▶ _HOW TO COMPLETE THIS TASK_: Every line below should come back exactly as written, though the pictures stay out.

(Saved data entries)

──────────

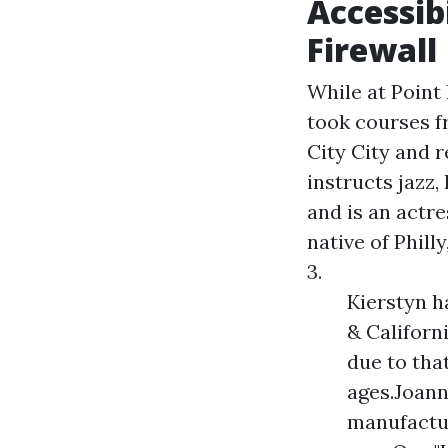
Accessib
Firewall
While at Point
took courses 
City City and r
instructs jazz,
and is an actr
native of Phill
3.
Kierstyn h
& Californ
due to tha
ages.Joann
manufactur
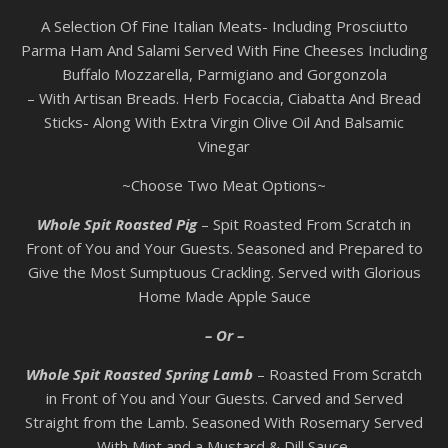
A Selection Of Fine Italian Meats- Including Prosciutto
Parma Ham And Salami Served With Fine Cheeses Including
Buffalo Mozzarella, Parmigiano and Gorgonzola
– With Artisan Breads. Herb Focaccia, Ciabatta And Bread
Sticks- Along With Extra Virgin Olive Oil And Balsamic
Vinegar
~Choose Two Meat Options~
Whole Spit Roasted Pig
– Spit Roasted From Scratch in
Front of You and Your Guests. Seasoned and Prepared to
Give the Most Sumptuous Crackling. Served with Glorious
Home Made Apple Sauce
– Or –
Whole Spit Roasted Spring Lamb
– Roasted From Scratch
in Front of You and Your Guests. Carved and Served
Straight from the Lamb. Seasoned With Rosemary Served
With Mint and a Mustard & Dill Sauce.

──────────

▶ _RESPONSE_:
Accessib
Firewall
While at Point
took courses 
City City and r
instructs jazz,
and is an actr
native of Phill
3.
Kierstyn h
& Californ
due to tha
ages.Joann
manufactur
A Selection Of Fine Italian Meats- Including Prosciutto
Parma Ham And Salami Served With Fine Cheeses Including
Buffalo Mozzarella, Parmigiano and Gorgonzola
– With Artisan Breads. Herb Focaccia, Ciabatta And Bread
Sticks- Along With Extra Virgin Olive Oil And Balsamic
Vinegar
~Choose Two Meat Options~
Whole Spit Roasted Pig
– Spit Roasted From Scratch in
Front of You and Your Guests. Seasoned and Prepared to
Give the Most Sumptuous Crackling. Served with Glorious
Home Made Apple Sauce
– Or –
Whole Spit Roasted Spring Lamb
– Roasted From Scratch
in Front of You and Your Guests. Carved and Served
Straight from the Lamb. Seasoned With Rosemary Served
With Mint and a Mustard & Dill Sauce.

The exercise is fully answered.